**RECORDS TO USE**
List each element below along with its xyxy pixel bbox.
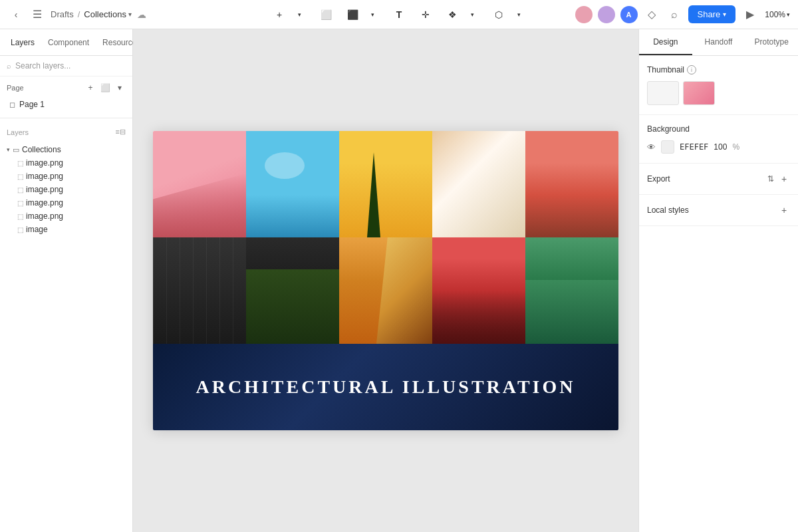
layer-item[interactable]: ⬚ image bbox=[11, 223, 132, 236]
illustration-cell-8 bbox=[339, 237, 432, 344]
search-icon: ⌕ bbox=[7, 62, 11, 70]
canvas[interactable]: ARCHITECTURAL ILLUSTRATION bbox=[133, 29, 638, 532]
background-title: Background bbox=[647, 124, 690, 134]
bg-opacity-pct: % bbox=[732, 142, 739, 152]
topbar-right: A ◇ ⌕ Share ▾ ▶ 100% ▾ bbox=[575, 5, 790, 24]
export-add-button[interactable]: + bbox=[778, 173, 790, 185]
add-caret-button[interactable]: ▾ bbox=[290, 5, 309, 24]
avatar-2 bbox=[598, 6, 615, 23]
layers-divider bbox=[0, 118, 132, 118]
back-button[interactable]: ‹ bbox=[8, 7, 24, 23]
breadcrumb-separator: / bbox=[78, 9, 80, 19]
local-styles-add-button[interactable]: + bbox=[778, 204, 790, 216]
move-tool-button[interactable]: ✛ bbox=[416, 5, 435, 24]
bg-color-value[interactable]: EFEFEF bbox=[680, 142, 708, 152]
avatar-3: A bbox=[620, 6, 638, 23]
background-row: 👁 EFEFEF 100 % bbox=[647, 140, 790, 154]
search-input[interactable] bbox=[15, 61, 126, 70]
image-icon: ⬚ bbox=[17, 200, 23, 207]
tab-component[interactable]: Component bbox=[43, 35, 94, 50]
add-page-button[interactable]: + bbox=[84, 82, 96, 94]
export-settings-icon[interactable]: ⇅ bbox=[767, 174, 774, 184]
local-styles-title: Local styles bbox=[647, 205, 689, 215]
artboard: ARCHITECTURAL ILLUSTRATION bbox=[153, 131, 618, 430]
layer-group-collections[interactable]: ▾ ▭ Collections bbox=[0, 143, 132, 156]
layers-header: Layers ≡⊟ bbox=[0, 124, 132, 140]
page-expand-button[interactable]: ▾ bbox=[114, 82, 126, 94]
tab-design[interactable]: Design bbox=[639, 29, 692, 55]
layer-group-name: Collections bbox=[22, 145, 61, 154]
illustration-cell-4 bbox=[432, 131, 525, 237]
layers-label: Layers bbox=[7, 128, 29, 136]
visibility-icon[interactable]: 👁 bbox=[647, 142, 656, 152]
thumbnail-pink bbox=[683, 81, 715, 105]
search-bar: ⌕ bbox=[0, 56, 132, 76]
tab-layers[interactable]: Layers bbox=[5, 35, 40, 50]
plugin-icon[interactable]: ◇ bbox=[643, 6, 660, 23]
image-icon: ⬚ bbox=[17, 160, 23, 167]
panel-tabs: Layers Component Resource bbox=[0, 29, 132, 56]
breadcrumb-parent[interactable]: Drafts bbox=[51, 9, 74, 19]
layer-name: image bbox=[26, 225, 48, 234]
layer-item[interactable]: ⬚ image.png bbox=[11, 170, 132, 183]
component-caret-button[interactable]: ▾ bbox=[463, 5, 481, 24]
layer-name: image.png bbox=[26, 158, 63, 168]
layers-sort-button[interactable]: ≡⊟ bbox=[116, 128, 126, 136]
export-section: Export ⇅ + bbox=[639, 164, 798, 195]
menu-button[interactable]: ☰ bbox=[29, 7, 45, 23]
layer-name: image.png bbox=[26, 172, 63, 181]
slice-caret-button[interactable]: ▾ bbox=[509, 5, 528, 24]
illustration-cell-10 bbox=[525, 237, 618, 344]
bg-opacity-value[interactable]: 100 bbox=[714, 142, 727, 152]
frame-tool-button[interactable]: ⬜ bbox=[317, 5, 335, 24]
local-styles-row: Local styles + bbox=[647, 204, 790, 216]
search-icon[interactable]: ⌕ bbox=[666, 6, 683, 23]
info-icon[interactable]: i bbox=[687, 65, 696, 74]
page-icon: ◻ bbox=[9, 100, 15, 109]
play-button[interactable]: ▶ bbox=[741, 5, 759, 24]
right-panel: Design Handoff Prototype Thumbnail i Bac… bbox=[638, 29, 798, 532]
thumbnail-section: Thumbnail i bbox=[639, 56, 798, 115]
breadcrumb-current[interactable]: Collections ▾ bbox=[84, 9, 132, 19]
main-content: Layers Component Resource ⌕ Page + ⬜ ▾ ◻… bbox=[0, 29, 798, 532]
page-item-1[interactable]: ◻ Page 1 bbox=[3, 96, 130, 112]
shape-tool-button[interactable]: ⬛ bbox=[343, 5, 362, 24]
tool-group-component: ❖ ▾ bbox=[443, 5, 481, 24]
page-header: Page + ⬜ ▾ bbox=[0, 76, 132, 96]
shape-caret-button[interactable]: ▾ bbox=[363, 5, 382, 24]
illustration-cell-1 bbox=[153, 131, 246, 237]
export-row: Export ⇅ + bbox=[647, 173, 790, 185]
illustration-cell-2 bbox=[246, 131, 339, 237]
topbar-left: ‹ ☰ Drafts / Collections ▾ ☁ bbox=[8, 7, 146, 23]
tab-handoff[interactable]: Handoff bbox=[692, 29, 745, 55]
layer-item[interactable]: ⬚ image.png bbox=[11, 183, 132, 196]
layer-item[interactable]: ⬚ image.png bbox=[11, 156, 132, 170]
slice-tool-button[interactable]: ⬡ bbox=[489, 5, 508, 24]
component-tool-button[interactable]: ❖ bbox=[443, 5, 462, 24]
illustration-cell-5 bbox=[525, 131, 618, 237]
image-icon: ⬚ bbox=[17, 173, 23, 180]
tool-group-shape: ⬛ ▾ bbox=[343, 5, 382, 24]
layer-item[interactable]: ⬚ image.png bbox=[11, 196, 132, 209]
tab-prototype[interactable]: Prototype bbox=[745, 29, 798, 55]
add-tool-button[interactable]: + bbox=[270, 5, 289, 24]
layers-controls: ≡⊟ bbox=[116, 128, 126, 136]
banner: ARCHITECTURAL ILLUSTRATION bbox=[153, 344, 618, 430]
layer-item[interactable]: ⬚ image.png bbox=[11, 209, 132, 223]
illustration-cell-7 bbox=[246, 237, 339, 344]
group-folder-icon: ▭ bbox=[13, 146, 19, 154]
tool-group-slice: ⬡ ▾ bbox=[489, 5, 528, 24]
share-button[interactable]: Share ▾ bbox=[688, 5, 736, 23]
page-options-button[interactable]: ⬜ bbox=[99, 82, 111, 94]
text-tool-button[interactable]: T bbox=[390, 5, 408, 24]
bg-color-swatch[interactable] bbox=[661, 140, 674, 154]
zoom-control[interactable]: 100% ▾ bbox=[765, 10, 790, 19]
export-actions: ⇅ + bbox=[767, 173, 790, 185]
tool-group-add: + ▾ bbox=[270, 5, 309, 24]
page-section-label: Page bbox=[7, 84, 24, 92]
thumbnail-preview bbox=[647, 81, 790, 105]
illustration-grid bbox=[153, 131, 618, 344]
page-name: Page 1 bbox=[19, 100, 45, 109]
image-icon: ⬚ bbox=[17, 226, 23, 233]
cloud-icon: ☁ bbox=[137, 9, 146, 20]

**WORK REQUEST**
With "Resource" as the string to match, show every line of the entries above that has it.

**RESULT OF THE TASK**
panel-tabs: Layers Component Resource bbox=[0, 29, 132, 56]
main-content: Layers Component Resource ⌕ Page + ⬜ ▾ ◻… bbox=[0, 29, 798, 532]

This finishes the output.